Final Exam Questions Flashcards
In the context of computational science, describe verification
- Process of checking that a computational model is solving the equations it was designed to solve.
- Checks if the model is correctly implemented.
- Involves checking the consistency + correctness of code with respect to the underlying mathematical + physical models.
- Does not guarantee model is accurate, only that it is implemented correctly.
In the context of computational science, describe validation
- Process of checking that a computational model accurately represents the real-world phenomenon it is intended to model.
- Involves assessing the uncertainties associated with the model predictions + the experimental data used for validation.
In the context of computational science, distinguish carefully between verification and validation.
Verification - ensures code is implemented correctly.
Validation - ensures that the model accurately represents reality.
Write down a finite difference approximation to the Laplacian operator.
Explain how the accuracy of a finite difference approximation to the Laplacian operator can be characterised
- Grid spacing: Δx and Δy.
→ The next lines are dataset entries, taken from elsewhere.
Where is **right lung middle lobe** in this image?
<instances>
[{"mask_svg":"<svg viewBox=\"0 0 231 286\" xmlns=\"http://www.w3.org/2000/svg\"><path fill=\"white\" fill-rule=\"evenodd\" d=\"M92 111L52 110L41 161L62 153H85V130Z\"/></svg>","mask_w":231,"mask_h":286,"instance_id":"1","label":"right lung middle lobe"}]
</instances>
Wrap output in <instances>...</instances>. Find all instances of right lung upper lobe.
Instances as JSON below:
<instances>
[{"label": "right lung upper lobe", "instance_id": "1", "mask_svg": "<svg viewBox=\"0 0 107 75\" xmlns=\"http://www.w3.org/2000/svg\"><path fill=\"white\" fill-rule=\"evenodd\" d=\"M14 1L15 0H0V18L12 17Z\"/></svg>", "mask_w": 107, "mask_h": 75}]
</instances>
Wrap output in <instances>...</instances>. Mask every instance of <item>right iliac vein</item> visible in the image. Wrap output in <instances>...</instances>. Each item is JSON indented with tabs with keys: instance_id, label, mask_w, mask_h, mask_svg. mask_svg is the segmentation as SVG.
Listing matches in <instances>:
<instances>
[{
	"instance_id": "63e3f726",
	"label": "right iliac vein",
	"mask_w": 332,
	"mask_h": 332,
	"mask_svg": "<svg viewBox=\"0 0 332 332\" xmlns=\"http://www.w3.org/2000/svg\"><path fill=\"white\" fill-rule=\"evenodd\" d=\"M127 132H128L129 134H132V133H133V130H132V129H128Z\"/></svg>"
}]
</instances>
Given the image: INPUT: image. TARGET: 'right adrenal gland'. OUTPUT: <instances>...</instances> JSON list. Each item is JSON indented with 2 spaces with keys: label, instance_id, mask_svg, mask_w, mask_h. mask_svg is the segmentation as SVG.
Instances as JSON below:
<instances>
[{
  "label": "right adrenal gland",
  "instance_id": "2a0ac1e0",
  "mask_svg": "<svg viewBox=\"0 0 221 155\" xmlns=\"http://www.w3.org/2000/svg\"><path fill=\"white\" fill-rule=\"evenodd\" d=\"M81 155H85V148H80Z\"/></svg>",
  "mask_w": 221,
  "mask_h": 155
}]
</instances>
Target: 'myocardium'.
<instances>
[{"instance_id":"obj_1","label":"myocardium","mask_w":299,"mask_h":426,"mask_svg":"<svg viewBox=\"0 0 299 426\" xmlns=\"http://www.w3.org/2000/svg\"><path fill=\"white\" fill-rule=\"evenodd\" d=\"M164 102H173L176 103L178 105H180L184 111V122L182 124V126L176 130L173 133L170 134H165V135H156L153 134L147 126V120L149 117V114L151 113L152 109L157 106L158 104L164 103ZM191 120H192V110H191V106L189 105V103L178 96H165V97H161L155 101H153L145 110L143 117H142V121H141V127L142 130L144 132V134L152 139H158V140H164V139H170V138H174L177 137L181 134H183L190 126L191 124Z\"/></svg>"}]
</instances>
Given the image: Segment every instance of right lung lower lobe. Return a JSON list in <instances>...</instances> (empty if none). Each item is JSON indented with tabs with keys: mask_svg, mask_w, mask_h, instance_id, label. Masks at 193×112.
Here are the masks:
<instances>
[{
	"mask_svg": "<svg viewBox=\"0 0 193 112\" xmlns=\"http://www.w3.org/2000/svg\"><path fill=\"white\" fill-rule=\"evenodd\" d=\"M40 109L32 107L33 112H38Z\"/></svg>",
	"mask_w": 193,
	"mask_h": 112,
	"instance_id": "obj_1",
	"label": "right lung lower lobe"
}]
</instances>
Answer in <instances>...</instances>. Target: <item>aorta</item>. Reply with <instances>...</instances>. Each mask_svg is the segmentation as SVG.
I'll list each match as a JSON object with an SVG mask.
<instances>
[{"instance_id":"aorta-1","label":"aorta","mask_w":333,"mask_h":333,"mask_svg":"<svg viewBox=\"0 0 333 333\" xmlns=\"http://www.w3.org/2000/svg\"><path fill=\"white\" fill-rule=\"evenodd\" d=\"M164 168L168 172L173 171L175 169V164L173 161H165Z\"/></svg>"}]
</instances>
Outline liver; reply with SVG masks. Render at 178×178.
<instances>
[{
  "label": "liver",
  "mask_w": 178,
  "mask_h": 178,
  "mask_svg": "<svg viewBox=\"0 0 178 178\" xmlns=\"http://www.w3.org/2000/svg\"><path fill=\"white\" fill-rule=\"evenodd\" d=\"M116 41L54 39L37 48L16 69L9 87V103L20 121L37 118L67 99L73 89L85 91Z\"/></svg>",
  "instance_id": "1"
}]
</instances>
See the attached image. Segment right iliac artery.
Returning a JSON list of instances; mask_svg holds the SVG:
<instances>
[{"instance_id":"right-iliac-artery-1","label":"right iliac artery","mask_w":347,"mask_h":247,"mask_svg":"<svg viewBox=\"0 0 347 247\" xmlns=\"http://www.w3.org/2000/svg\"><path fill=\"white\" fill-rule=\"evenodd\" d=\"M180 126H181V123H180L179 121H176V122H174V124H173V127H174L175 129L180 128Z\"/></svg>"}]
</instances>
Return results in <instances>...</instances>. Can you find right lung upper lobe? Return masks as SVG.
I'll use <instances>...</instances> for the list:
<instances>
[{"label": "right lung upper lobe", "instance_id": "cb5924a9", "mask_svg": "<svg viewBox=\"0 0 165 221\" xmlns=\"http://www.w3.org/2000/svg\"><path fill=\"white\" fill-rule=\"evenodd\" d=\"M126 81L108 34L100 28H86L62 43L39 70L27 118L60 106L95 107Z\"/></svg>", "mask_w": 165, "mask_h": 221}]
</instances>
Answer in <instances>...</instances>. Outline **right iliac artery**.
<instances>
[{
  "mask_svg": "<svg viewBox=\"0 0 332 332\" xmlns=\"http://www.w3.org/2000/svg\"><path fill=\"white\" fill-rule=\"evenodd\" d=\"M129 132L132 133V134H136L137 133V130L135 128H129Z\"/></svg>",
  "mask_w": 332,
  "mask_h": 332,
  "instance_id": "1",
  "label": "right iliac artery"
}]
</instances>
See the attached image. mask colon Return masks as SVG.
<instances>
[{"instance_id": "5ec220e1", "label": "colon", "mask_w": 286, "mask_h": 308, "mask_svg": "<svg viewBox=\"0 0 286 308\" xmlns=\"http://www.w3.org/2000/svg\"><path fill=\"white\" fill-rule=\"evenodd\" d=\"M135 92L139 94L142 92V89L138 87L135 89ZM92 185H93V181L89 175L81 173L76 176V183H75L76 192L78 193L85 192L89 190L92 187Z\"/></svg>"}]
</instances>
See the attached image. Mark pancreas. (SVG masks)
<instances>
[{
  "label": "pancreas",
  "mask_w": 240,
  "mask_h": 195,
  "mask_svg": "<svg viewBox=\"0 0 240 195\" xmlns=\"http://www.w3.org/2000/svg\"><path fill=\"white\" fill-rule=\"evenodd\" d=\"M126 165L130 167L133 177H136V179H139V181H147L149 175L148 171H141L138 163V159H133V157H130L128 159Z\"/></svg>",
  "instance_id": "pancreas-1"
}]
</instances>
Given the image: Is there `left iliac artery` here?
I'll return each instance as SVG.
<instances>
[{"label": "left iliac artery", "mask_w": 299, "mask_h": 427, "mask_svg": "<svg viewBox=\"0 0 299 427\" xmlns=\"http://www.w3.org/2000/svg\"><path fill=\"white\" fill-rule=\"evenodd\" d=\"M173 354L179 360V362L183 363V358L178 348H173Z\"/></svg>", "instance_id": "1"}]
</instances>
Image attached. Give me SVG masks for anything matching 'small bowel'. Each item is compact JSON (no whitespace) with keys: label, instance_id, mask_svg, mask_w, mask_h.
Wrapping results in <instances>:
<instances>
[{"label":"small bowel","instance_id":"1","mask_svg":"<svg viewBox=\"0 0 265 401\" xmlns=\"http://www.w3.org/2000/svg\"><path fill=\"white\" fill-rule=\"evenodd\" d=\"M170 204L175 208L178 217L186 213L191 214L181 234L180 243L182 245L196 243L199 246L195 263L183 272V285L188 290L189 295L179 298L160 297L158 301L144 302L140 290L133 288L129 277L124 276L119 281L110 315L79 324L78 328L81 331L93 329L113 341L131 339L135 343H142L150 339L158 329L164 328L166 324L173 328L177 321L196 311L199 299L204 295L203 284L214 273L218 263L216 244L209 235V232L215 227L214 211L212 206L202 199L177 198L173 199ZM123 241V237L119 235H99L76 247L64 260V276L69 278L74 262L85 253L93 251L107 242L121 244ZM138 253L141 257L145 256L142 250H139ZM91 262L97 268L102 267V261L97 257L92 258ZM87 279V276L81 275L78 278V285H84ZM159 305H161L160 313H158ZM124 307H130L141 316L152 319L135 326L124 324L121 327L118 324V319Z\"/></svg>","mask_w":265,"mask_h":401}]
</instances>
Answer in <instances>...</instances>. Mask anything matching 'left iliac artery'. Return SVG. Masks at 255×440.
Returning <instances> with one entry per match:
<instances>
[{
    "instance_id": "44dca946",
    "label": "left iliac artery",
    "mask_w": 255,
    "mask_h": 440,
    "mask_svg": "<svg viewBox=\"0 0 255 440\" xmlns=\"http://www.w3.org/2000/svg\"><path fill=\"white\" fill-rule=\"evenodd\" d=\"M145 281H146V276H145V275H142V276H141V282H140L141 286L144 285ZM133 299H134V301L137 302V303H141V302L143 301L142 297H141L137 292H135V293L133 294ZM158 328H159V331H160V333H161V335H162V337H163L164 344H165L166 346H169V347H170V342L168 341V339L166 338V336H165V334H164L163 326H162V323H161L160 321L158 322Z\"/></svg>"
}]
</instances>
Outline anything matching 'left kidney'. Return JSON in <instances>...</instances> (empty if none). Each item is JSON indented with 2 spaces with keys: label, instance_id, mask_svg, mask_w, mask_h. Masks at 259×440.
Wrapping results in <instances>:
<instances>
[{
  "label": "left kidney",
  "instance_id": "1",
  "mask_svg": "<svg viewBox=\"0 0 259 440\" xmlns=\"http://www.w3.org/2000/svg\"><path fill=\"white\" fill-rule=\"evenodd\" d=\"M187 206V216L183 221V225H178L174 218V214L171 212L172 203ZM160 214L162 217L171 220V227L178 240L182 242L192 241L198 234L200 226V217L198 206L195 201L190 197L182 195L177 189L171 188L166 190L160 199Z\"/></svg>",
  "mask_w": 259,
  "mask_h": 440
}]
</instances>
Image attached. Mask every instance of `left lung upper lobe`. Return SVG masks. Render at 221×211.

As they become smaller, approximation becomes more accurate
- Approximation is exact in the limit as Δx and Δy approach 0.
- Order of finite difference scheme. Higher-order scheme = more accurate results. Need more function evaluations and computationally more expensive.
- Truncation error
- Round-off error. Error introduced by finite precision of computer arithmetic
Suppose an exact solution is known to a problem involving the Laplacian operator of the previous question. Explain how to demonstrate that a computed solution converges to this exact solution.
- Convergence to an exact solution at the expected rate is the strongest possible test of a computer code.
- Method of manufactured solutions:
- Exact solution is known + is used to derive the RHS of differential equation.
- RHS is then used as input to numerical method being tested + resulting solution is compared to known exact solutions.
a. write down model equation
b. write down a manufactured solution (any function satisfying boundary conditions)
c. Construct the manufactured source term M
d. Show that the computer code under test converges as expected (with M included) to the manufactured solution. Then the code is deemed verified.
e. Set M to 0
f. Proceed to calculations of practical interest.
Explain the role of uncertainty quantification in a validation procedure:
- Helps to estimate the level of confidence in computational results.
- Helps to compare the computed results with experimental data / other models to determine the accuracy.
- Helps to identify the sources of uncertainty in the computational model + assess their impact on the results.
- Helps to determine the range of values that the computed results can take due to uncertainty in the input data / model parameters.
- Helps to improve the accuracy of the computational model by identifying the areas that require more accuracte data / parameter values.
In the context of verifying a computer simulation program, outline the concept of a manufactured solution
- Manufactured solution = analytic function used to test the accuracy of a computer simulation program.
- Chosen to satisfy the differential equation being solved, as well as any necessary boundary conditions.
- Used to compute the RHS of differential equation, which is then used as input to simulation program.
- Simulation program is run using manufactured solution & resulting numerical solution is compared to manufactured solution to compute the error.
- error can be calculated at each point or using the L2 error norm
In the context of verifying a computer simulation program, explain how a manufactured solution can be used as part of a correctness test.
- Manufactured solution can be used to test the accuracy of the simulation under different conditions (different boundary conditions, nonlinearities, other sources of complexity)
- can also be used to verify the order of accuracy of the simulation program (rate at which the error decreases as the grid spacing is decreased)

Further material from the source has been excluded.